Drugs and Foods to Avoid
Ask your doctor or pharmacist before using any other medicine, including over-the-counter medicines, vitamins, and herbal products.
- Make sure your doctor knows if you are using cimetidine (Tagamet®), isoniazid (Nydrazid®), niacin (Nicobid®, Nicolar®), phenytoin (Dilantin®), estrogens (Premarin®), birth control pills, thyroid medicine (such as levothyroxine, liothyronine, Cytomel®, or Synthroid®), or any cold or allergy medicines.
- Make sure your doctor knows if you are using chloramphenicol (Chloromycetin®), probenecid (Benemid®), a pain or arthritis medicine also called an NSAID (such as such as aspirin, ibuprofen, Aleve®, Celebrex®, or Motrin®), certain antibiotics (such as fluconazole, miconazole, trimethoprim/sulfamethoxazole, Bactrim®, Cotrim®, Diflucan®, or Septra®), certain medicines for heart or blood pressure (such as atenolol, metoprolol, propranolol, timolol, verapamil, Inderal®, Lotrel®, Norvasc®, or Toprol®), or an MAO inhibitor or MAOI (such as Eldepryl®, Marplan®, Nardil®, or Parnate®).
- Tell your doctor if you are using a blood thinner (warfarin, Coumadin®), a diuretic or "water pill" (such as hydrochlorothiazide [HCTZ], furosemide, torsemide, Demadex®, or Lasix®), a steroid medicine (such as dexamethasone, prednisolone, prednisone, or Medrol®), or a phenothiazine medicine (such as prochlorperazine, Compazine®, Mellaril®, Phenergan®, Thorazine®, or Trilafon®).
- Make sure your doctor knows about all other treatments you are using for diabetes, including insulin.
Warnings While Using This Medicine
- Make sure your doctor knows if you are pregnant or breastfeeding, or if you have kidney disease, liver disease, heart or blood vessel problems, stomach problems, or an adrenal or pituitary gland problem.

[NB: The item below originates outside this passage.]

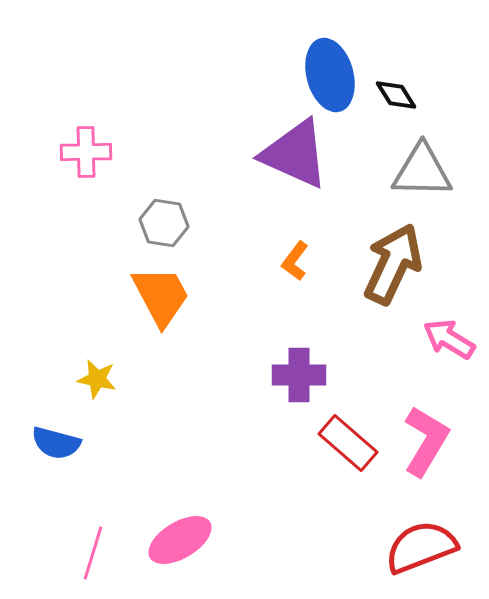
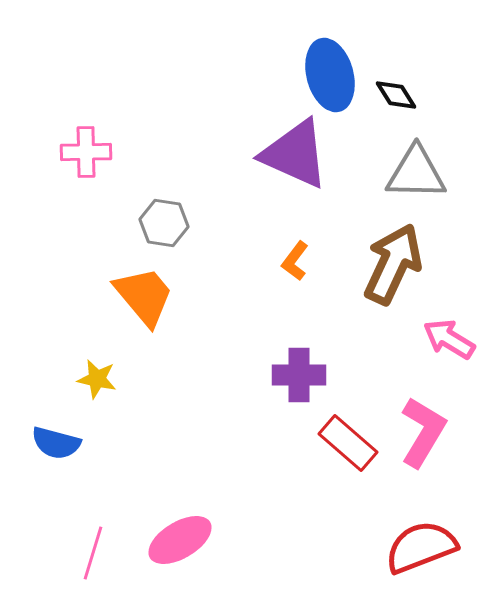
gray triangle: moved 6 px left, 2 px down
orange trapezoid: moved 17 px left; rotated 12 degrees counterclockwise
pink L-shape: moved 3 px left, 9 px up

Tell your doctor if you have a condition called glucose 6-phosphate dehydrogenase (G6PD) deficiency.
- This medicine may not work as well if you have surgery, get hurt, or get sick. If you have severe vomiting, diarrhea, or fever, call your doctor for instructions.

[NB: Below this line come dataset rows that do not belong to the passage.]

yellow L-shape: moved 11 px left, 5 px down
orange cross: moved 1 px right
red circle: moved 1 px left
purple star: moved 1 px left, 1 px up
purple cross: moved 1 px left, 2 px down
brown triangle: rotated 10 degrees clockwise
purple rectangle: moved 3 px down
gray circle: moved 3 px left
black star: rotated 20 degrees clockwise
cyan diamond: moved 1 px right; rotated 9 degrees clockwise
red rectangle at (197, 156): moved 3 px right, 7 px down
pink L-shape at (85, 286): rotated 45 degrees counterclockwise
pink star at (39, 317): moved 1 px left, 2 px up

- Tell your doctor if you start having trouble controlling your blood sugar after you have been using this medicine for awhile.
- Other medicines used to treat diabetes have been known to increase the risk of heart problems. It is not known if glipizide increases your risk. Ask your doctor if you have questions about this.

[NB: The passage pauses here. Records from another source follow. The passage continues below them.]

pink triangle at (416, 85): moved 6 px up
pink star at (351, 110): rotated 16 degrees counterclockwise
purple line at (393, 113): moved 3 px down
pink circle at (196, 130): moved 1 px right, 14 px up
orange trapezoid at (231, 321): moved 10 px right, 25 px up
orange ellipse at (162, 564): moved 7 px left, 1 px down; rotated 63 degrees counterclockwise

- Your doctor will need to check your blood or urine at regular visits while you are using this medicine. Be sure to keep all appointments.
- This medicine may make your skin more sensitive to sunlight. Use a sunscreen when you are outdoors. Avoid sunlamps and tanning beds.
- This medicine is only part of a complete program for controlling diabetes. You can also help yourself by eating a healthy diet, watching your weight, and getting regular exercise.
Possible Side Effects While Using This Medicine
Call your doctor right away if you notice any of these side effects:
- Allergic reaction: Itching or hives, swelling in your face or hands, swelling or tingling in your mouth or throat, chest tightness, trouble breathing
- Blurred vision.
- Cold feeling in your arms or legs.
- Confusion, weakness, and muscle twitching.
- Dizziness, unusual sweating, or fast heartbeat.
- Fever, chills, cough, sore throat, and body aches.
- Lightheadedness, fainting, shakiness, or hunger.
- Nausea, vomiting, loss of appetite, or pain in your upper stomach.
- Seizures or tremors.
- Severe or sudden stomach pain, or bloody or black, tarry stools.
- Shortness of breath, tiredness, uneven heartbeat, and yellowing of your skin or the whites of your eyes.
- Unusual bleeding, bruising, or weakness.
If you notice these less serious side effects, talk with your doctor:
- Nausea, diarrhea, constipation, gas, or stomach pain.